# [WORK REQUEST]
Copy out all lines of the listing below that hold "Jaya".

# [THE RECORDS]
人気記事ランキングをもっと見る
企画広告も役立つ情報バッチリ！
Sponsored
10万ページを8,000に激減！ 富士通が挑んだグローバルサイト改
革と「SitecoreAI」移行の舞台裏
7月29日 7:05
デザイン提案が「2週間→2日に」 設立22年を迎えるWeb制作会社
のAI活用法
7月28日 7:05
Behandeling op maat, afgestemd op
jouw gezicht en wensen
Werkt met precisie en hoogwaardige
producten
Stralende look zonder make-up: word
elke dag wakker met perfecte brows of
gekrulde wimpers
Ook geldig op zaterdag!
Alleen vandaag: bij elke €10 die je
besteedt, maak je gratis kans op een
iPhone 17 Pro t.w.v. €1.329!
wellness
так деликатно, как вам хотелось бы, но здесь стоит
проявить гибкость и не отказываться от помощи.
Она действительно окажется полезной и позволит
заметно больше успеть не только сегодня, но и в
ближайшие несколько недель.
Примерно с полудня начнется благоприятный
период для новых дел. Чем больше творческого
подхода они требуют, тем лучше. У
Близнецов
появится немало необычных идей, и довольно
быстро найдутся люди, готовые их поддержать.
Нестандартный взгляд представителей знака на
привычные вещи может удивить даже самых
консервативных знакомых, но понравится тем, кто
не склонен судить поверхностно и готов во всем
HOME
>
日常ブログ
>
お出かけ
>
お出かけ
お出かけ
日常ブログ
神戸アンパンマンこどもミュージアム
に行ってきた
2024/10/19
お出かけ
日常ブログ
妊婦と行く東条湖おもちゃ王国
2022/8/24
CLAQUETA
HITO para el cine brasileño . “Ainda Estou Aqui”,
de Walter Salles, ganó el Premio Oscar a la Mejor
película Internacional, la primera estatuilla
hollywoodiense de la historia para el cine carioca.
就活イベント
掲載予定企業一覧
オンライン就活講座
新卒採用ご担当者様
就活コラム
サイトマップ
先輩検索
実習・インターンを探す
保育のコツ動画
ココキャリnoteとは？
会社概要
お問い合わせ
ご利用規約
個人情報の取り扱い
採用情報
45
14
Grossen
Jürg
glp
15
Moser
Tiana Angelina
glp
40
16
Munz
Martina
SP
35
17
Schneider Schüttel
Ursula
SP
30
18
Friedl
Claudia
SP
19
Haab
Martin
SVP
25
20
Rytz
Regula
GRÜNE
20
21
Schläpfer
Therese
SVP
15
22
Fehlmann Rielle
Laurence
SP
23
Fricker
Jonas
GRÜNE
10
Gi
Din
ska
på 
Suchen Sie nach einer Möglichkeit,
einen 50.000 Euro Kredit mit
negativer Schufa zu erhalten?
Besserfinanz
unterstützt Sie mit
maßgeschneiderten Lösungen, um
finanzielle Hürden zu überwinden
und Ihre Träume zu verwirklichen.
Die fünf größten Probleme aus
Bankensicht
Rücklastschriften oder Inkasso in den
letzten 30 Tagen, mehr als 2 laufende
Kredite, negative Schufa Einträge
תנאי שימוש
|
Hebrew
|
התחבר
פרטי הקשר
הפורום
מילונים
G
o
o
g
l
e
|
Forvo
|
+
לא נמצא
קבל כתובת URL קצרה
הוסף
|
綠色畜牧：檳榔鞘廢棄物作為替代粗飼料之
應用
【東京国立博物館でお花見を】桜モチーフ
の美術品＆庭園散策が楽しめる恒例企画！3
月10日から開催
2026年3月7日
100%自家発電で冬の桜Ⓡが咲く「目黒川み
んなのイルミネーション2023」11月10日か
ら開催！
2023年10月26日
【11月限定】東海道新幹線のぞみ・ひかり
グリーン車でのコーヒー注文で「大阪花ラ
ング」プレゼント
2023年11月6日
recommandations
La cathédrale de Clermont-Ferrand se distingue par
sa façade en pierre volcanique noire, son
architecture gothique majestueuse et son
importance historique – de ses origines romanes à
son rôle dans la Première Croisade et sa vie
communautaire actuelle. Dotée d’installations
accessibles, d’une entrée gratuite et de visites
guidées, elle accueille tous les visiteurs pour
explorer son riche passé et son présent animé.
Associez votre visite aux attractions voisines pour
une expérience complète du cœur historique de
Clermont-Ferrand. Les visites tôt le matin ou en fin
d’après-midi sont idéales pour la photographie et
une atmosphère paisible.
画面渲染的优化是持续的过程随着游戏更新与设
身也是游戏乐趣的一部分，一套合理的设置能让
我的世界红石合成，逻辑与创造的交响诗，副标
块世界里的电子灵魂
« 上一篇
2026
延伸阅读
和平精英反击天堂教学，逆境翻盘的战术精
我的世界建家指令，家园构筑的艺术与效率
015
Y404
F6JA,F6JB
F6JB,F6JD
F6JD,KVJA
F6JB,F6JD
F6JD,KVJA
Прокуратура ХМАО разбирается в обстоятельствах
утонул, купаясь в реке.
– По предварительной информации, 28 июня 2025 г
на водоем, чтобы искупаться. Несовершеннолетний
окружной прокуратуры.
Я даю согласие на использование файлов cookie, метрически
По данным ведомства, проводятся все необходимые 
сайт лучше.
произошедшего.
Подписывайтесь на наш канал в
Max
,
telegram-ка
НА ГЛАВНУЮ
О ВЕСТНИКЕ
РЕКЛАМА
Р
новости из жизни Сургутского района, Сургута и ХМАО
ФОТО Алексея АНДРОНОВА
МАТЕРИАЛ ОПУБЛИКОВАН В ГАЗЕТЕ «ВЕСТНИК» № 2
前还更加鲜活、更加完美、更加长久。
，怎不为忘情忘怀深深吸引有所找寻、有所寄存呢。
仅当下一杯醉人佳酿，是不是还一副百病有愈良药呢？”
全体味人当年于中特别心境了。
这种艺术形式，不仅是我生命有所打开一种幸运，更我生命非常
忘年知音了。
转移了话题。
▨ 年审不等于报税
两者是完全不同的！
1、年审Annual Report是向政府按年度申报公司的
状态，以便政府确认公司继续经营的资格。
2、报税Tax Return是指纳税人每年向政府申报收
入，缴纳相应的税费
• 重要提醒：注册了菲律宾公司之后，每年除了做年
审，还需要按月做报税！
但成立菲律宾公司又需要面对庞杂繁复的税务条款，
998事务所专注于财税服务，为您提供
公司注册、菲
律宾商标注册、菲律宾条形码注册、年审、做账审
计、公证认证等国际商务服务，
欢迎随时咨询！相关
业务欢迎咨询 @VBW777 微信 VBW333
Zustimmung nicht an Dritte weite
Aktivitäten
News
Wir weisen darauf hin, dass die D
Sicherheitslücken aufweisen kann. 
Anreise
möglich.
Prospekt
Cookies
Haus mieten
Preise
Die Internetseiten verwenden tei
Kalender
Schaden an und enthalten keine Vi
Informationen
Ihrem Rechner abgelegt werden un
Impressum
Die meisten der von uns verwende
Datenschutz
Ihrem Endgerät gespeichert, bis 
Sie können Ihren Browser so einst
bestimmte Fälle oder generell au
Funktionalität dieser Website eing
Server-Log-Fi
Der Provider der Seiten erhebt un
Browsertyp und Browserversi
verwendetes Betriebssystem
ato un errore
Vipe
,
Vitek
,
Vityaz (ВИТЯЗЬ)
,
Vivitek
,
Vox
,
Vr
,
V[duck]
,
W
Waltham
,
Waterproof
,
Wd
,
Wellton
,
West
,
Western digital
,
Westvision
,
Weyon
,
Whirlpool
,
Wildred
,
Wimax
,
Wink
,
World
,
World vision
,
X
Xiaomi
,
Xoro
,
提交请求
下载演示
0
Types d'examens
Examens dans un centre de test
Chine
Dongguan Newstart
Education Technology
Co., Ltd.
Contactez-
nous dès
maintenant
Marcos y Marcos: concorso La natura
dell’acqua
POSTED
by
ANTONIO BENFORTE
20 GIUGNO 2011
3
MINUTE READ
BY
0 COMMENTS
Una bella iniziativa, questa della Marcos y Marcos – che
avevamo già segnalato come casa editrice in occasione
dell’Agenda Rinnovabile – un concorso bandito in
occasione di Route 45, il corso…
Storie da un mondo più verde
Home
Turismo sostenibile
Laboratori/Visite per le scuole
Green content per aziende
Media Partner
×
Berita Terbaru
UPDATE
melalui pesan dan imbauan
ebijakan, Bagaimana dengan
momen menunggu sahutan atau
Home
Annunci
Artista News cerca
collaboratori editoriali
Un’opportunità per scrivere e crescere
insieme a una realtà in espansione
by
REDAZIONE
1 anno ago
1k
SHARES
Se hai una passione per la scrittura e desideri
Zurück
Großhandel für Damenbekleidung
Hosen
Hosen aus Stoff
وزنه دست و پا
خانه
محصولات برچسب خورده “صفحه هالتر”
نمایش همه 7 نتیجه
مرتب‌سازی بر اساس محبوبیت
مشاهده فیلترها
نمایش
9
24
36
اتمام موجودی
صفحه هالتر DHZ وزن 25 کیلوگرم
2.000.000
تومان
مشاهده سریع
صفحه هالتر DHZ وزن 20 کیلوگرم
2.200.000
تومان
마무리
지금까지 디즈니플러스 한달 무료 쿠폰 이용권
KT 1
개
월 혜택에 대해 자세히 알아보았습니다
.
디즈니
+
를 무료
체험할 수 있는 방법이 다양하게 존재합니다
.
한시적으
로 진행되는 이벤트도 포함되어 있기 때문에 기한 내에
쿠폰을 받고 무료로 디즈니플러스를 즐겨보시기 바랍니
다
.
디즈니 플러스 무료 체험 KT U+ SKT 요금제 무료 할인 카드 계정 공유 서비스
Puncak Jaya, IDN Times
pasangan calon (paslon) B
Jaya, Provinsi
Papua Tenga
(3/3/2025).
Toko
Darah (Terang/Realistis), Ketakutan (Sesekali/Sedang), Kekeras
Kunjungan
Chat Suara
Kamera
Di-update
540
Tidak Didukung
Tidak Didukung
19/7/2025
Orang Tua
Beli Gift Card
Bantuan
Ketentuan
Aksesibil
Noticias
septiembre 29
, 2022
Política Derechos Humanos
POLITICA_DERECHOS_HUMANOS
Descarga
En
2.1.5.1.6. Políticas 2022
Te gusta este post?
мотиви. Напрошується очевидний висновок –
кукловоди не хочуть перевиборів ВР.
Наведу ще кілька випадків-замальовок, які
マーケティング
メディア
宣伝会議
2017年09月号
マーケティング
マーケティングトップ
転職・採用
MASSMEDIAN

# [ANSWER]
Puncak Jaya, IDN Times
Jaya, Provinsi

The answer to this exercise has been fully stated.